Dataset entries
|---|
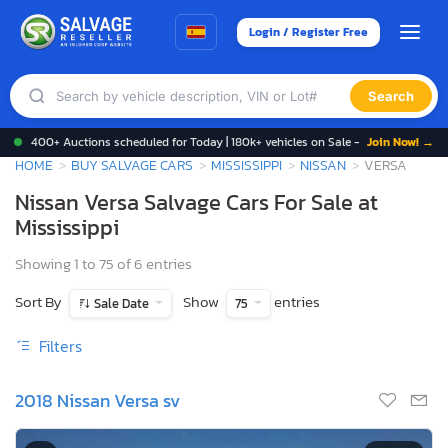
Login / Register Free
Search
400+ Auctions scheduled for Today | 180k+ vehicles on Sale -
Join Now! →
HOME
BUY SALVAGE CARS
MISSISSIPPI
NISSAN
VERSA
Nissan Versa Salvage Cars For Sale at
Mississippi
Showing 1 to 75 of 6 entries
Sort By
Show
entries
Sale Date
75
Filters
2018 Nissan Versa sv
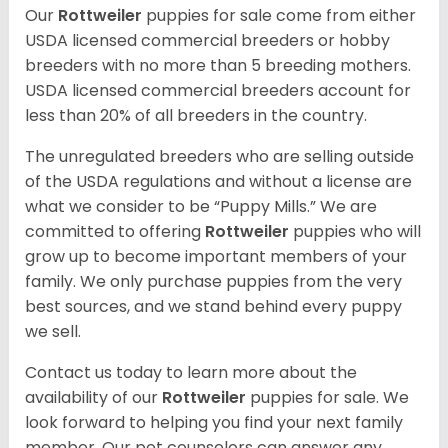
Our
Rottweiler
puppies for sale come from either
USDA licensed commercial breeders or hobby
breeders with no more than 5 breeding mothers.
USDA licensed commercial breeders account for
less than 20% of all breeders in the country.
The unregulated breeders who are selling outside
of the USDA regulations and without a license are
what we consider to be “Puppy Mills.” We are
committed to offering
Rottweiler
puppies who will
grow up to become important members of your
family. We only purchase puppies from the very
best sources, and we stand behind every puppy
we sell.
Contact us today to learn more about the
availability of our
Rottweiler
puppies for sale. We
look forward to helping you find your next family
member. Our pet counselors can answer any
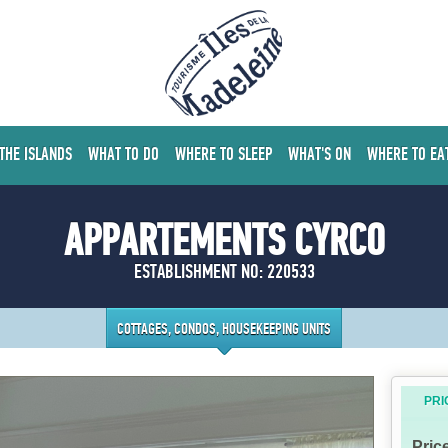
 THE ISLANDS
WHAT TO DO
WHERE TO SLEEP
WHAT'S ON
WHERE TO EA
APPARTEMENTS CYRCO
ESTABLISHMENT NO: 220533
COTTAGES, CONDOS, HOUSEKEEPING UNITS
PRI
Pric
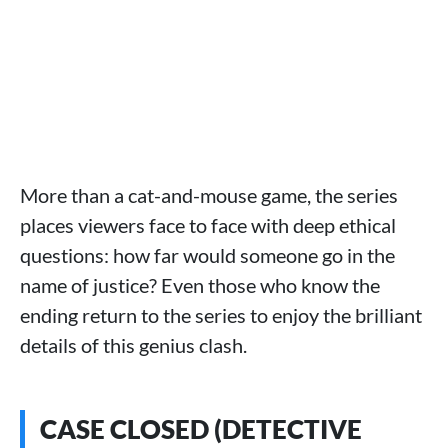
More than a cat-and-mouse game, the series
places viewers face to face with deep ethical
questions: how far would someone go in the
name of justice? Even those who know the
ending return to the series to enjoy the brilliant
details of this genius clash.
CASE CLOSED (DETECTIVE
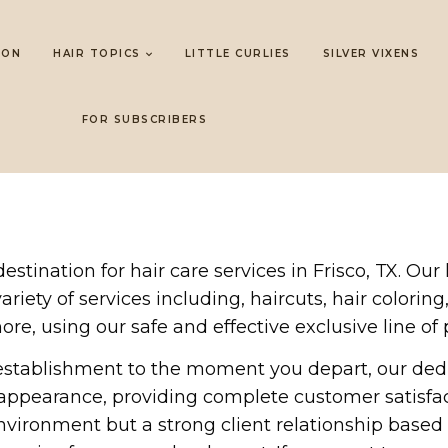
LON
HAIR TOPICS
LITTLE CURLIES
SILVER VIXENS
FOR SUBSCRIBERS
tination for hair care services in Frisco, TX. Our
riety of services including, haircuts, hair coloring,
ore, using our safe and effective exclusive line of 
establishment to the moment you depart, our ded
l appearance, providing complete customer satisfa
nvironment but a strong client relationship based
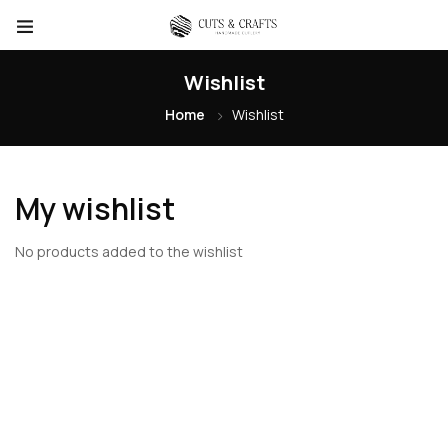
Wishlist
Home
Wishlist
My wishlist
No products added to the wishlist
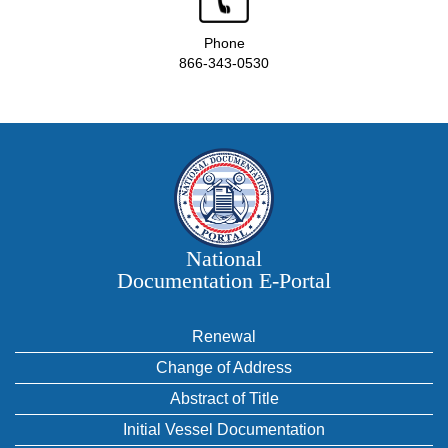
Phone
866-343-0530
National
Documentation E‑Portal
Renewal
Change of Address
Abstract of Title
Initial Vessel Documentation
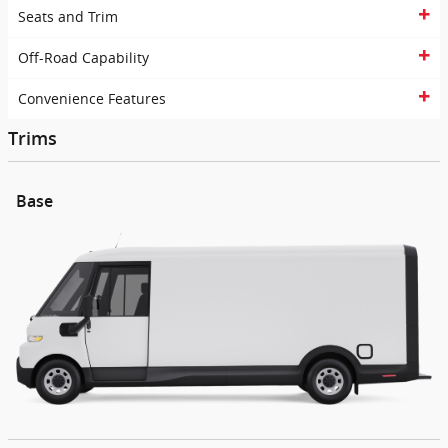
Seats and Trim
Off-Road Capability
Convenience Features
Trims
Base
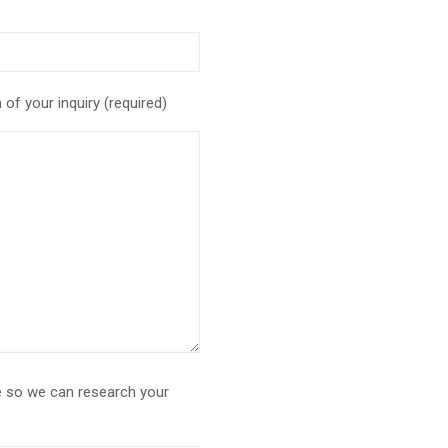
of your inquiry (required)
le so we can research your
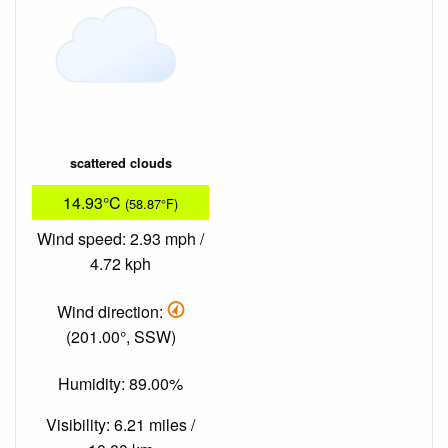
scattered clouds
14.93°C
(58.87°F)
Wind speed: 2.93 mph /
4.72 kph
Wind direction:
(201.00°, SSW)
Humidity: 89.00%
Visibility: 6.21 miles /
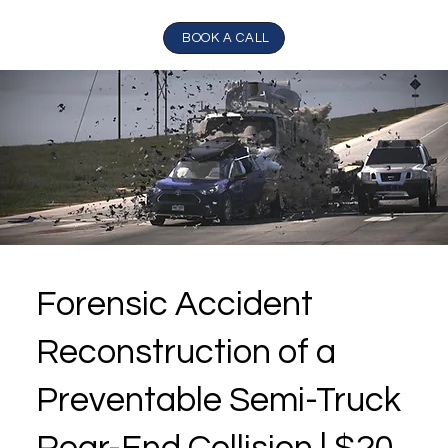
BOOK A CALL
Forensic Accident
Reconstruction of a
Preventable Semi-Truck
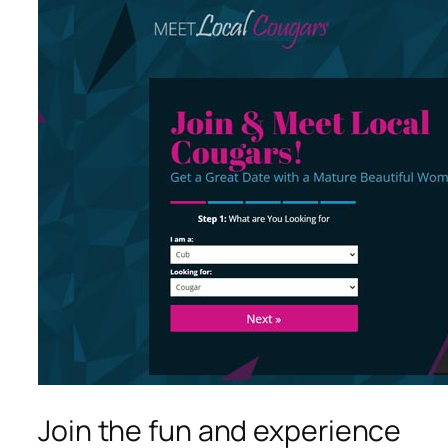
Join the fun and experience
|---|
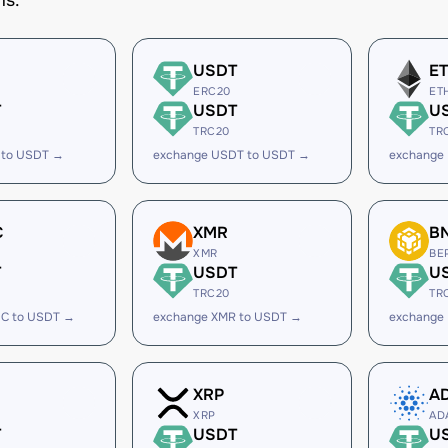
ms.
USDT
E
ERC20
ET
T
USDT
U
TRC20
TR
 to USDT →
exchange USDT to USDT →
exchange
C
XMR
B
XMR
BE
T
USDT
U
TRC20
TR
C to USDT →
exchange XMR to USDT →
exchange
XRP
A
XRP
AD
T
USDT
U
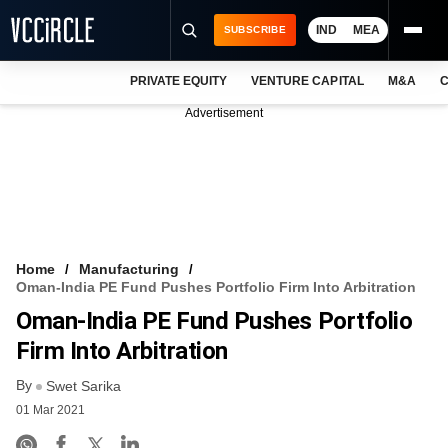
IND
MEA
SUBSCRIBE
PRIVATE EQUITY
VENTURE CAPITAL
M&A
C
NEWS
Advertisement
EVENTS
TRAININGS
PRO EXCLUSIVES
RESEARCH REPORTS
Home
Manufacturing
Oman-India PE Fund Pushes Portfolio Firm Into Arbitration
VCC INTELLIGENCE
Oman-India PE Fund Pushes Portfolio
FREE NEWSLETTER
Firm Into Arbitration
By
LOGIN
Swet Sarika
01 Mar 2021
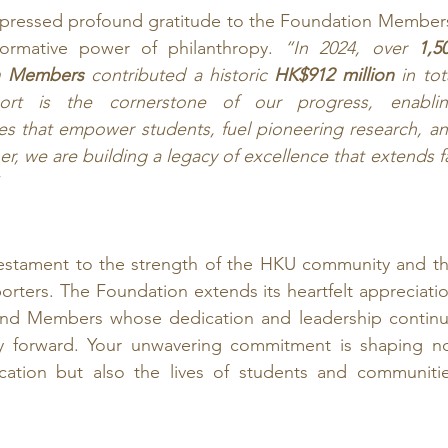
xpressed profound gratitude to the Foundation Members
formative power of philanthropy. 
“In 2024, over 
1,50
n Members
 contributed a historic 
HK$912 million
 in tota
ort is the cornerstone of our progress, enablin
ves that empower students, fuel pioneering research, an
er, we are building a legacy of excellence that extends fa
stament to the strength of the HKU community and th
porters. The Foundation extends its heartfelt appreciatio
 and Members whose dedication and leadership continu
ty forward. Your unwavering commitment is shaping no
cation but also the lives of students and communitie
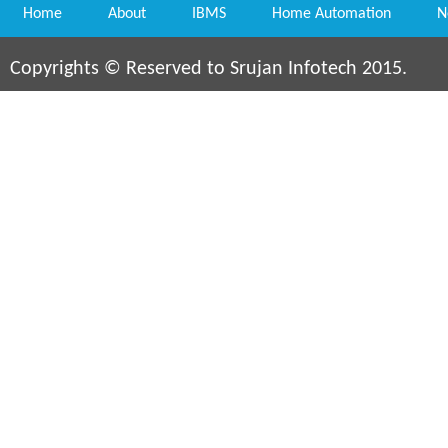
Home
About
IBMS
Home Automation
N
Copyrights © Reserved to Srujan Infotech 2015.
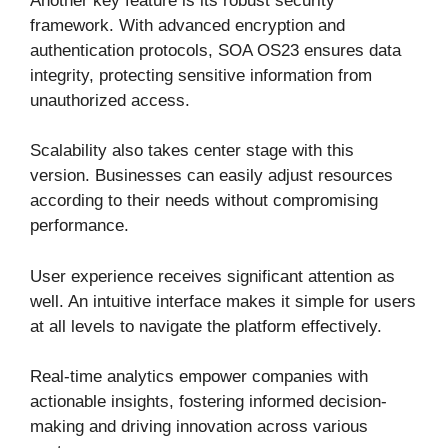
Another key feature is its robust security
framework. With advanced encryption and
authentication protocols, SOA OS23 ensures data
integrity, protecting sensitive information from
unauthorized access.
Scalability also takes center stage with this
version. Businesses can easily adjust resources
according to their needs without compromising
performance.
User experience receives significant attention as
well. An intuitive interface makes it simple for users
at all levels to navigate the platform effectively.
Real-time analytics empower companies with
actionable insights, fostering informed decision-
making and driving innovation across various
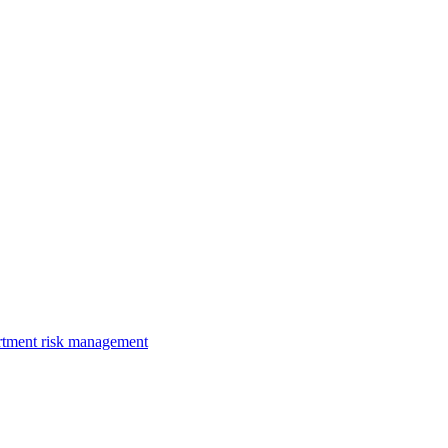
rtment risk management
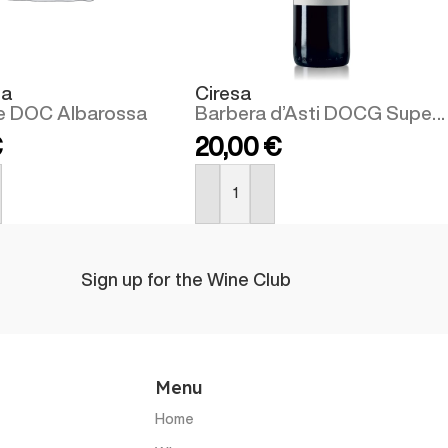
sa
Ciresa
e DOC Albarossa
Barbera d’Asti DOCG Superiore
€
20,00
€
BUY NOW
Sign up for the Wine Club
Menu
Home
|---|
> **Instructions for the task**
Using the records above, print exactly the run of lines that starts with the line with "le so we can research your" and goes on through the line with "Join the fun and experience", pictures excluded.

> **Task result**
le so we can research your
scattered clouds
14.93°C
(58.87°F)
Wind speed: 2.93 mph /
4.72 kph
Wind direction:
(201.00°, SSW)
Humidity: 89.00%
Visibility: 6.21 miles /
BOOK A CALL
Forensic Accident
Reconstruction of a
Preventable Semi-Truck
Join the fun and experience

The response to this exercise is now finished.